Cette dernière est entrée au tour de table de BEA en 2007. Les deux enseignes ont signé un accord en juin dernier permettant à la caisse catalane de prendre jusqu'à 20% du capital avec l'accord de sa partenaire.
«La position de Criteria au sein de BEA nous offre une exposition unique sur un marché dont les perspectives de croissance à long terme sont véritablement exceptionnelles», a déclaré le président de Criteria, Isidro Fainé, en soulignant que la première «banque indépendante» de Hong-Kong, avec environ 53 milliards d'actifs et 250 succursales, est «l'une des rares banques étrangères à compter sur une importante présence en Chine continentale.»
Alors que plusieurs grandes banques occidentales malmenées par la crise ont été forcées de retirer leur participation au capital de banques chinoises cette année, les grandes enseignes espagnoles profitent de leur relative santé pour s'y renforcer. La deuxième banque d'Espagne, BBVA, a annoncé ainsi en novembre l'augmentation de sa participation jusqu'à 15% au capital de la septième banque chinoise en terme d'actifs, China Citic Bank (CNBC), où son investissement représente désormais 3 milliards d'euros environ. Elle devance en Chine sa grande concurrente, Banco Santander, qui pourrait cependant s'intéresser à un réseau de banque commerciale.

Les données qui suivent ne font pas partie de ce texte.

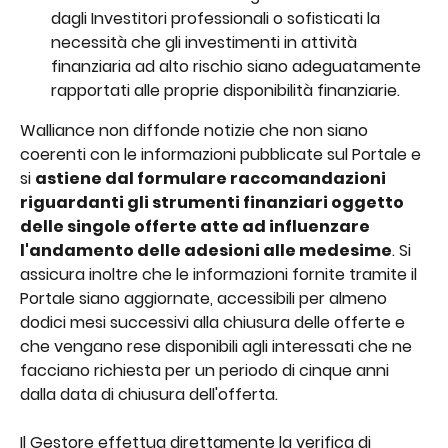
dagli Investitori professionali o sofisticati la 
necessità che gli investimenti in attività 
finanziaria ad alto rischio siano adeguatamente 
rapportati alle proprie disponibilità finanziarie.
Walliance non diffonde notizie che non siano 
coerenti con le informazioni pubblicate sul Portale e 
si 
astiene dal formulare raccomandazioni 
riguardanti gli strumenti finanziari oggetto 
delle singole offerte atte ad influenzare 
l'andamento delle adesioni alle medesime
. Si 
assicura inoltre che le informazioni fornite tramite il 
Portale siano aggiornate, accessibili per almeno 
dodici mesi successivi alla chiusura delle offerte e 
che vengano rese disponibili agli interessati che ne 
facciano richiesta per un periodo di cinque anni 
dalla data di chiusura dell'offerta.
Il Gestore effettua direttamente la verifica di 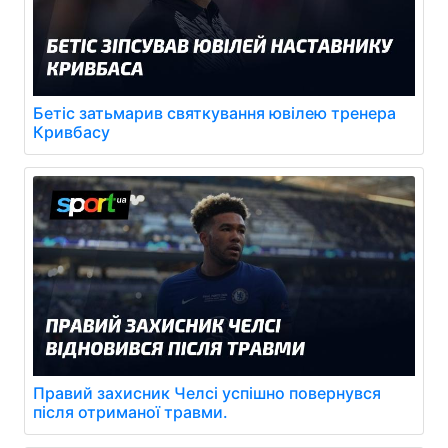
Бетіс затьмарив святкування ювілею тренера
Кривбасу
Правий захисник Челсі успішно повернувся
після отриманої травми.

La forte présence des Espagnols en Amérique latine, un marché qui intéresse la Chine, «suppose un avantage compétitif clé pour canaliser les flux commerciaux» entre les deux régions qui ont atteint 143 milliards de dollars en 2008, soulignait récemment BBVA. Leur savoir-faire dans la banque commerciale aiguise également l'appétit des Chinois.